Segment Start: Given entries
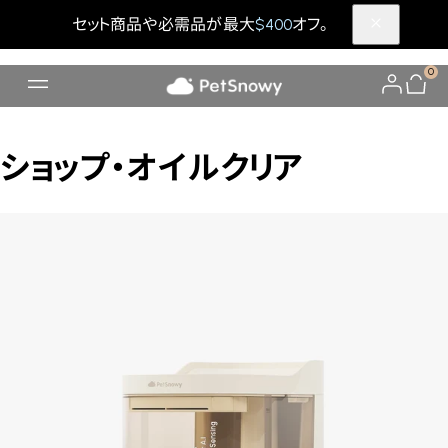
セット商品や必需品が最大
$400
オフ。
0
ショップ・オイルクリア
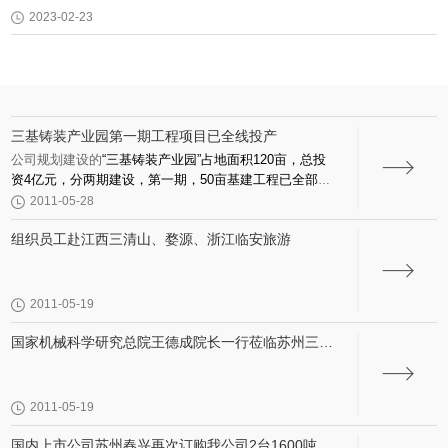
2023-02-23
三基铸装产业园第一期工程项目已全线投产
公司规划建设的
“
三基铸装产业园
”
占地面积
120
亩，总投
资
4
亿元，分两期建设，第一期，
50
亩基建工程已全部结
束并交付使用全线投产。
2011-05-28
组织员工赴江西三清山、婺源、浙江临安旅游
2011-05-19
国家机械科学研究总院王德成院长一行莅临苏州三基
视察及了解国家重大专项实施进度
2011-05-19
国内上市公司苏州春兴再次订购我公司2台1600吨，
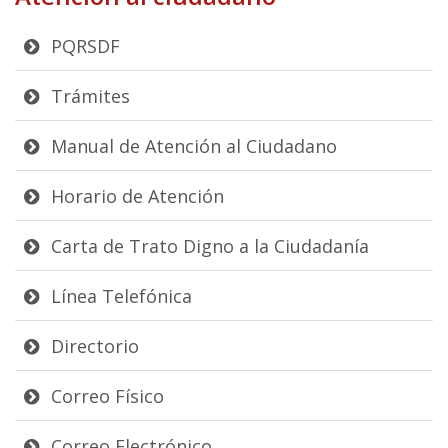
PQRSDF
Trámites
Manual de Atención al Ciudadano
Horario de Atención
Carta de Trato Digno a la Ciudadanía
Línea Telefónica
Directorio
Correo Físico
Correo Electrónico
Segment End: Given entries
— Aim of the task —
For each line in the entries that holds "Atención", return that line.

— Answer to this exercise —
Manual de Atención al Ciudadano
Horario de Atención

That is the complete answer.